Top of Data extract

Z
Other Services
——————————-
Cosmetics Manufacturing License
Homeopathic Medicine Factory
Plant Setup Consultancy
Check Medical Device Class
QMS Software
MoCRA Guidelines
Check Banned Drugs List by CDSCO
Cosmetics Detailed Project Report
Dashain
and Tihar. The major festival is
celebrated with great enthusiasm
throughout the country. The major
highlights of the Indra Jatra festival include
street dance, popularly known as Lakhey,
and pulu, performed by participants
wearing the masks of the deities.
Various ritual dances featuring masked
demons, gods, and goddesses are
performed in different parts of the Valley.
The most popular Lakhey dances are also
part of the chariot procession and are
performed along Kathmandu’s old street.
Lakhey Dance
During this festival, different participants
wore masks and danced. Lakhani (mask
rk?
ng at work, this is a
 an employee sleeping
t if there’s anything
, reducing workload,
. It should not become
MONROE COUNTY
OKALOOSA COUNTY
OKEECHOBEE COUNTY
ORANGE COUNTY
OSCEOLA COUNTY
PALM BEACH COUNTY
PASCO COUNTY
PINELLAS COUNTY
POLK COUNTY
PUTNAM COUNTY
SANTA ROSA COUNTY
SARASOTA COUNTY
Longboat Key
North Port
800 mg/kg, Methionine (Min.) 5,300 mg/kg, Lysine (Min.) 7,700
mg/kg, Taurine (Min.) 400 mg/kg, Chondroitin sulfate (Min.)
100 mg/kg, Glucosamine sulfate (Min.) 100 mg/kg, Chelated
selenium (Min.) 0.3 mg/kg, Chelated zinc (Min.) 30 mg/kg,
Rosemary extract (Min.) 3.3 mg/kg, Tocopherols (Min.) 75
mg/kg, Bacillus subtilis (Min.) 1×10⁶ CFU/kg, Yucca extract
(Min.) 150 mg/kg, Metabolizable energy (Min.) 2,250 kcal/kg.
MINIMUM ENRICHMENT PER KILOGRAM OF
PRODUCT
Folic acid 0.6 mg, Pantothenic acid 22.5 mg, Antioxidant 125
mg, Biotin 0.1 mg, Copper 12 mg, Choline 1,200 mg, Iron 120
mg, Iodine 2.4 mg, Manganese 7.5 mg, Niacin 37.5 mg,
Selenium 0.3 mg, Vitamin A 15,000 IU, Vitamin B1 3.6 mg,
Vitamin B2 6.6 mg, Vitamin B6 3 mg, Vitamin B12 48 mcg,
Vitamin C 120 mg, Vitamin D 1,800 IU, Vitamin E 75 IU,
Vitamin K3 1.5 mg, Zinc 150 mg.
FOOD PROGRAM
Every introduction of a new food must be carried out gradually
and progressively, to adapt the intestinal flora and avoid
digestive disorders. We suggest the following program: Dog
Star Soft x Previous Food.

Bottom of Data extract

- _Problem to solve_
Output exactly, and only, the lines running from the one that contains "mg, Iodine 2.4" through the last line of the entries above.

- _Output of the exercise_
mg, Iodine 2.4 mg, Manganese 7.5 mg, Niacin 37.5 mg,
Selenium 0.3 mg, Vitamin A 15,000 IU, Vitamin B1 3.6 mg,
Vitamin B2 6.6 mg, Vitamin B6 3 mg, Vitamin B12 48 mcg,
Vitamin C 120 mg, Vitamin D 1,800 IU, Vitamin E 75 IU,
Vitamin K3 1.5 mg, Zinc 150 mg.
FOOD PROGRAM
Every introduction of a new food must be carried out gradually
and progressively, to adapt the intestinal flora and avoid
digestive disorders. We suggest the following program: Dog
Star Soft x Previous Food.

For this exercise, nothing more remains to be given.